#!/usr/bin/env python
# coding: utf-8
# # AI4M Course 2 Week 3 lecture notebook
# ## Outline
#
# [Count patients](#count-patients)
#
# [Kaplan-Meier](#kaplan-meier)
#
# ## Count patients
# In[1]:
import numpy as np
import pandas as pd
# We'll work with data where:
# - Time: days after a disease is diagnosed and the patient either dies or left the hospital's supervision.
# - Event:
# - 1 if the patient died
# - 0 if the patient was not observed to die beyond the given 'Time' (their data is censored)
#
# Notice that these are the same numbers that you see in the lecture video about estimating survival.
# In[2]:
df = pd.DataFrame({'Time': [10,8,60,20,12,30,15],
'Event': [1,0,1,1,0,1,0]
})
df
# ### Count patients
# ### Count number of censored patients
# In[3]:
df['Event'] == 0
# Patient 1, 4 and 6 were censored.
# - Count how many patient records were censored
#
# When we sum a series of booleans, `True` is treated as 1 and `False` is treated as 0.
# In[4]:
sum(df['Event'] == 0)
# ### Count number of patients who definitely survived past time t
#
# This assumes that any patient who was censored died at the time of being censored ( **died immediately**).
#
# If a patient survived past time `t`:
# - Their `Time` of event should be greater than `t`.

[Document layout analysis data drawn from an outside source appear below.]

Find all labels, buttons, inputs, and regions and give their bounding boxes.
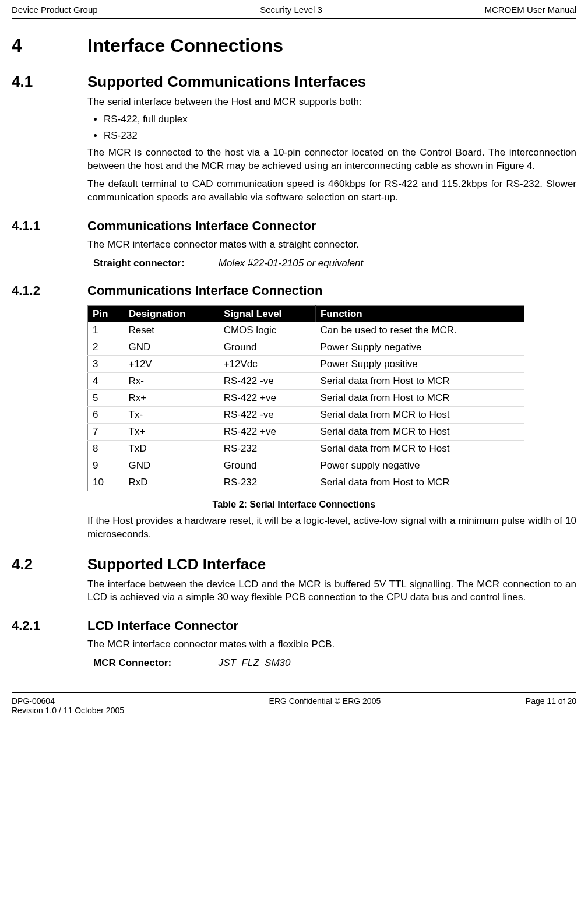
cell-des: +12V (124, 355, 219, 372)
footer-center: ERG Confidential © ERG 2005 (269, 696, 381, 715)
cell-des: GND (124, 457, 219, 474)
list-item: RS-422, full duplex (104, 114, 576, 125)
cell-des: TxD (124, 440, 219, 457)
page-header: Device Product Group Security Level 3 MC… (12, 0, 576, 19)
cell-func: Power Supply negative (315, 339, 524, 355)
spec-line: Straight connector: Molex #22-01-2105 or… (93, 258, 576, 269)
table-row: 9GNDGroundPower supply negative (88, 457, 524, 474)
section-number: 4.2.1 (12, 618, 87, 633)
table-caption: Table 2: Serial Interface Connections (12, 499, 576, 510)
col-pin: Pin (88, 305, 124, 322)
cell-des: Reset (124, 322, 219, 339)
col-function: Function (315, 305, 524, 322)
table-row: 5Rx+RS-422 +veSerial data from Host to M… (88, 389, 524, 406)
cell-func: Can be used to reset the MCR. (315, 322, 524, 339)
col-designation: Designation (124, 305, 219, 322)
page-footer: DPG-00604 Revision 1.0 / 11 October 2005… (12, 692, 576, 715)
cell-des: Rx+ (124, 389, 219, 406)
cell-pin: 7 (88, 423, 124, 440)
cell-sig: RS-232 (219, 440, 316, 457)
section-number: 4.1.1 (12, 219, 87, 234)
section-number: 4.1.2 (12, 283, 87, 298)
paragraph: If the Host provides a hardware reset, i… (87, 515, 576, 541)
cell-func: Serial data from Host to MCR (315, 389, 524, 406)
section-title: Supported LCD Interface (87, 555, 266, 573)
revision: Revision 1.0 / 11 October 2005 (12, 706, 124, 715)
section-number: 4.2 (12, 555, 87, 573)
cell-sig: Ground (219, 339, 316, 355)
cell-sig: RS-422 -ve (219, 372, 316, 389)
table-row: 6Tx-RS-422 -veSerial data from MCR to Ho… (88, 406, 524, 423)
section-4-2: 4.2 Supported LCD Interface (12, 555, 576, 573)
table-header-row: Pin Designation Signal Level Function (88, 305, 524, 322)
cell-des: RxD (124, 474, 219, 491)
cell-pin: 8 (88, 440, 124, 457)
cell-pin: 5 (88, 389, 124, 406)
doc-id: DPG-00604 (12, 696, 124, 706)
cell-func: Power Supply positive (315, 355, 524, 372)
cell-pin: 9 (88, 457, 124, 474)
cell-sig: +12Vdc (219, 355, 316, 372)
cell-sig: RS-422 -ve (219, 406, 316, 423)
spec-value: JST_FLZ_SM30 (219, 657, 291, 668)
section-4: 4 Interface Connections (12, 35, 576, 57)
cell-des: Tx- (124, 406, 219, 423)
section-title: Communications Interface Connection (87, 283, 322, 298)
list-item: RS-232 (104, 130, 576, 142)
section-number: 4 (12, 35, 87, 57)
cell-func: Serial data from Host to MCR (315, 474, 524, 491)
table-row: 3+12V+12VdcPower Supply positive (88, 355, 524, 372)
cell-sig: Ground (219, 457, 316, 474)
cell-pin: 2 (88, 339, 124, 355)
cell-func: Serial data from MCR to Host (315, 423, 524, 440)
section-title: LCD Interface Connector (87, 618, 238, 633)
header-left: Device Product Group (12, 5, 98, 15)
header-center: Security Level 3 (260, 5, 322, 15)
cell-sig: CMOS logic (219, 322, 316, 339)
bullet-list: RS-422, full duplex RS-232 (87, 114, 576, 142)
table-row: 4Rx-RS-422 -veSerial data from Host to M… (88, 372, 524, 389)
paragraph: The MCR is connected to the host via a 1… (87, 146, 576, 173)
cell-func: Serial data from MCR to Host (315, 440, 524, 457)
section-4-1: 4.1 Supported Communications Interfaces (12, 73, 576, 91)
cell-pin: 6 (88, 406, 124, 423)
cell-pin: 10 (88, 474, 124, 491)
table-row: 10RxDRS-232Serial data from Host to MCR (88, 474, 524, 491)
col-signal: Signal Level (219, 305, 316, 322)
cell-des: GND (124, 339, 219, 355)
spec-value: Molex #22-01-2105 or equivalent (219, 258, 364, 269)
paragraph: The serial interface between the Host an… (87, 96, 576, 109)
cell-sig: RS-422 +ve (219, 423, 316, 440)
cell-sig: RS-232 (219, 474, 316, 491)
section-title: Interface Connections (87, 35, 283, 57)
cell-des: Rx- (124, 372, 219, 389)
cell-func: Power supply negative (315, 457, 524, 474)
cell-pin: 4 (88, 372, 124, 389)
cell-pin: 1 (88, 322, 124, 339)
section-title: Communications Interface Connector (87, 219, 316, 234)
spec-line: MCR Connector: JST_FLZ_SM30 (93, 657, 576, 669)
section-4-2-1: 4.2.1 LCD Interface Connector (12, 618, 576, 633)
section-4-1-1: 4.1.1 Communications Interface Connector (12, 219, 576, 234)
cell-func: Serial data from Host to MCR (315, 372, 524, 389)
cell-sig: RS-422 +ve (219, 389, 316, 406)
cell-func: Serial data from MCR to Host (315, 406, 524, 423)
pin-table: Pin Designation Signal Level Function 1R… (87, 305, 524, 491)
paragraph: The interface between the device LCD and… (87, 578, 576, 605)
table-row: 1ResetCMOS logicCan be used to reset the… (88, 322, 524, 339)
section-number: 4.1 (12, 73, 87, 91)
paragraph: The default terminal to CAD communicatio… (87, 178, 576, 205)
cell-des: Tx+ (124, 423, 219, 440)
section-title: Supported Communications Interfaces (87, 73, 366, 91)
footer-left: DPG-00604 Revision 1.0 / 11 October 2005 (12, 696, 124, 715)
section-4-1-2: 4.1.2 Communications Interface Connectio… (12, 283, 576, 298)
table-row: 2GNDGroundPower Supply negative (88, 339, 524, 355)
table-row: 7Tx+RS-422 +veSerial data from MCR to Ho… (88, 423, 524, 440)
spec-label: MCR Connector: (93, 657, 216, 669)
header-right: MCROEM User Manual (484, 5, 576, 15)
table-row: 8TxDRS-232Serial data from MCR to Host (88, 440, 524, 457)
spec-label: Straight connector: (93, 258, 216, 269)
cell-pin: 3 (88, 355, 124, 372)
paragraph: The MCR interface connector mates with a… (87, 638, 576, 652)
paragraph: The MCR interface connector mates with a… (87, 238, 576, 252)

# - Notice that they can have an `Event` of either 1 or 0. What matters is their `Time` value.
# In[5]:
t = 25
df['Time'] > t
# In[6]:
sum(df['Time'] > t)
# ### Count the number of patients who may have survived past t
#
# This assumes that censored patients **never die**.
# - The patient is censored at any time and we assume that they live forever.
# - The patient died (`Event` is 1) but after time `t`
# In[7]:
t = 25
(df['Time'] > t) | (df['Event'] == 0)
# In[8]:
sum( (df['Time'] > t) | (df['Event'] == 0) )
# ### Count number of patients who were not censored before time t
# If patient was not censored before time `t`:
# - They either had an event (death) before `t`, at `t`, or after `t` (any time)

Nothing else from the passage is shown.